Dude, Where Is My Beer? review
Dude, Where Is My Beer? review

If you’ve ever walked into a bar and been greeted by an overwhelming choice of wackily named, expensive craft beers and thought wistfully about simpler times, then Dude, Where Is My Beer? is likely to resonate with you. This brew-themed adventure with a classical point-and-click interface and cartoony graphical style will take you on a tour of the streets and pubs of Norway with some fairly challenging puzzles along the way, but a plot that lacks pizazz and ultimately no real closure.

Perhaps unsurprisingly, the first task is to help our mustachioed protagonist procure a pilsner after a long bus journey to a station in Oslo.  It’s only after speaking to Stellan the hipster bartender (complete with man-bun), though, that we discover the true horror of the city where we’ve arrived: it’s nothing but wall-to-wall craft beers that cost upwards of 24 euros each, and there’s not a pilsner in sight. The humanity! We also discover that our buddy Carl, who worked in the pub, has been fired for being ‘too old’ at just 38.

It turns out that a Master Brewer has been winning the yearly brewery competition where the prize is to be able to decide all of the beers to be sold for the rest of the season – and he’s decided that pilsner is very much out, and pricey exotic beers are in. Worse than that, he’s somehow bewitched everyone into thinking they like this new beer regime. With this tidbit of knowledge under our belt, it’s time to scour the city’s other bars and chat with its denizens to find out more about this mysterious Master Brewer, and more importantly, actually find a pilsner to drink. Until then, we’ll just have to manage with the very non-pilsner-like craft beers the pubs have to offer.

It’s a fairly simple but intriguing enough premise, though sadly the Master Brewer plotline isn’t thoroughly explored or even concluded, contributing to an all-round unsatisfactory and slightly abrupt ending. This is presumably to set up for a part two where, the game teases, the story will continue.

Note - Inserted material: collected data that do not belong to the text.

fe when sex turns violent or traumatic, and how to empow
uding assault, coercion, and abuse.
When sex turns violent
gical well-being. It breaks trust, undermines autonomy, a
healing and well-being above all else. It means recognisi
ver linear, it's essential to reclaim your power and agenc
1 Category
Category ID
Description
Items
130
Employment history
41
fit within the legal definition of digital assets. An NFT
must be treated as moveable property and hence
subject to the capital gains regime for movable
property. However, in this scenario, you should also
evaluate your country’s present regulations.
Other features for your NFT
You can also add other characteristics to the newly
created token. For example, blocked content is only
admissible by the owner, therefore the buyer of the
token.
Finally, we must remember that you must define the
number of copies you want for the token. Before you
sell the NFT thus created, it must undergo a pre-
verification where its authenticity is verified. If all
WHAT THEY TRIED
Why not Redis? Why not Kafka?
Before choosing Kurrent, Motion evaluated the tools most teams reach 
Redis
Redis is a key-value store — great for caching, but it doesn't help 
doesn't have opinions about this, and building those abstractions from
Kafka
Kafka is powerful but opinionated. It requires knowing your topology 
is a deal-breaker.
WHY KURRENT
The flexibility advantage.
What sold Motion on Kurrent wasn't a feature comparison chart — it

At least our protagonist – who describes himself as a ‘normal guy’ – is likable enough. He wants his beer to be straightforward and is warm to the hipsters surrounding him, despite how confusing he finds them, throwing out comments such as, “I like his shorts” or “great hair!” As he wanders Oslo’s gentrified streets, listening to trendy young folk swap tasting notes on silly-sounding craft beers (Plum Sauce Leather Saddle Scottish Ale anyone?) but not really understanding their lingo, it’s clear he’s feeling increasingly lost in a world that’s left him behind.

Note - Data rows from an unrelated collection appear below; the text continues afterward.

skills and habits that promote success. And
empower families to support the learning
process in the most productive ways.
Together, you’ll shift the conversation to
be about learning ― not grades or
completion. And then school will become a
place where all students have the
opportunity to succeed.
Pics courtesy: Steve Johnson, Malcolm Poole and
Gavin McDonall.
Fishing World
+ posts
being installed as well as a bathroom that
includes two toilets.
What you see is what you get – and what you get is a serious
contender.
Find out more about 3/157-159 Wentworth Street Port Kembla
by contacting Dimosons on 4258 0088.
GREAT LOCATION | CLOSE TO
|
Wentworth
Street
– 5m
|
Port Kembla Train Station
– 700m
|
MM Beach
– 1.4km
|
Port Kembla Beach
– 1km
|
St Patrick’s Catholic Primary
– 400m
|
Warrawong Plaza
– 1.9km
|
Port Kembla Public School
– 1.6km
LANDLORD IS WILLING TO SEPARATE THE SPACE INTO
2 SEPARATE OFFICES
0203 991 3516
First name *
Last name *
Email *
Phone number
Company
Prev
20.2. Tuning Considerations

Despite his increasing disillusionment, the tone is light throughout, with humorous dialogue that may raise a smile but doesn’t really get to the point of being laugh-out-loud funny. In one bar he’s browsing the bookshelf and picks one up to read: ‘How to brew your own beer in 378 steps.’ “No thanks,” he says. “Step 1 – buy a beer. Done”. In another pub, you can click to look at a spider and our protagonist helpfully reminds us that if we have arachnophobia, we can turn off spiders in the main menu – “or was that in another game?” (For the spider-shy reading this, you can’t actually disable arachnids in the menu, although there’s no need to worry, they’re just tiny cartoon ones.)

There’s plenty of opportunities to chat with the locals (with the exception of most of the metalheads in the rock pub Kniven, who our main character finds ‘scary’) using the game’s simple dialogue system. A list of response choices appears at the bottom of the screen, and the information gained helps you in your quest to find your elusive pilsner, although there aren’t any real conversational-based puzzles. There are a couple of oddball characters who stand out in the sea of hipsters, including the Quiz King with his crown, fluffy onesie and knowledge of all quiz answers; and the Friendly Monster, a sports mascot with a giant foam hand and horse-like head, hanging around outside the sports bar and sweltering in the heat. On the downside there’s no voice acting, unfortunately.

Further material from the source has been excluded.